## [What you are asked to do]
Lines in the records below that contain the word "ready" must each be copied.

Stored data entries:
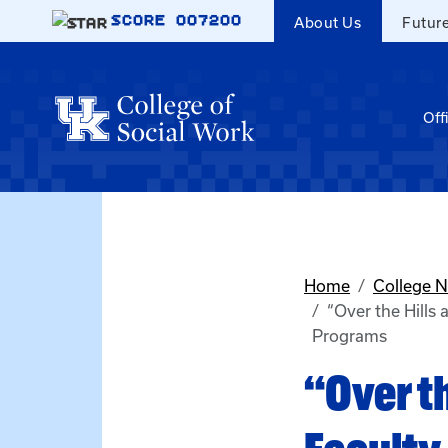
Skip to main content
SCORE
007200
About Us
Futur
Off
Home
College 
“Over the Hills
Programs
“Over th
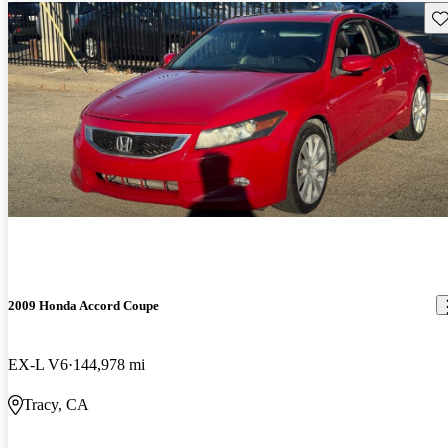
Sav
2009 Honda Accord Coupe
EX-L V6
144,978 mi
Tracy, CA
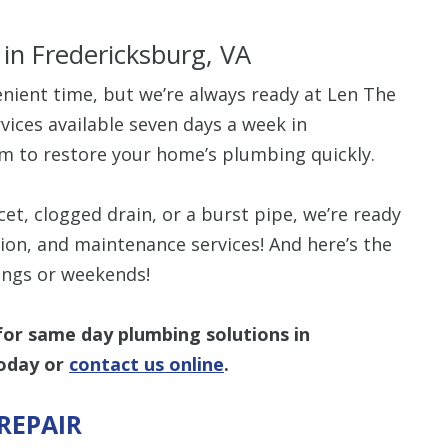
s
in Fredericksburg, VA
nient time, but we’re always ready at Len The
ices available seven days a week in
$80 O
m to restore your home’s plumbing quickly.
Any Plumbing 
et, clogged drain, or a burst pipe, we’re ready
ation, and maintenance services! And here’s the
nings or weekends!
or same day plumbing solutions in
oday or
contact us online
.
REPAIR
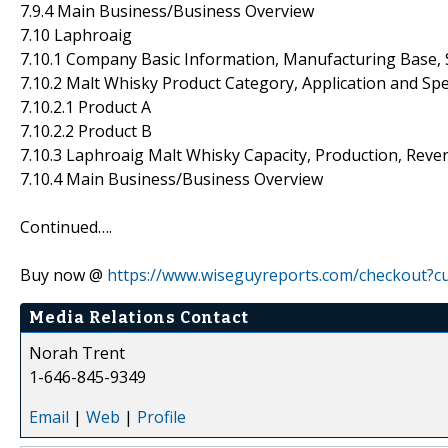
7.9.4 Main Business/Business Overview
7.10 Laphroaig
7.10.1 Company Basic Information, Manufacturing Base, 
7.10.2 Malt Whisky Product Category, Application and Spe
7.10.2.1 Product A
7.10.2.2 Product B
7.10.3 Laphroaig Malt Whisky Capacity, Production, Reve
7.10.4 Main Business/Business Overview
Continued….
Buy now @
https://www.wiseguyreports.com/checkout?
Media Relations Contact
Norah Trent
1-646-845-9349
Email
|
Web
|
Profile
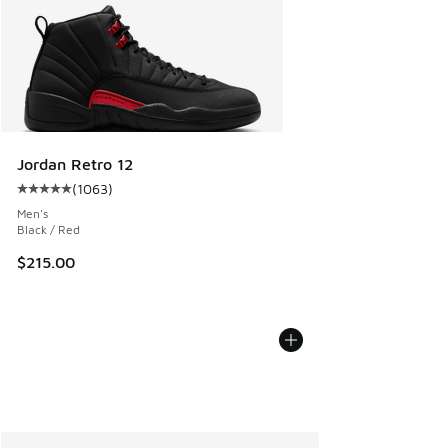
Jordan Retro 12
(
1063
)
Average customer rating - [5 out of 5 stars], 1063 reviews
Men's
Black / Red
$215.00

## [Written reply]
nient time, but we’re always ready at Len The
et, clogged drain, or a burst pipe, we’re ready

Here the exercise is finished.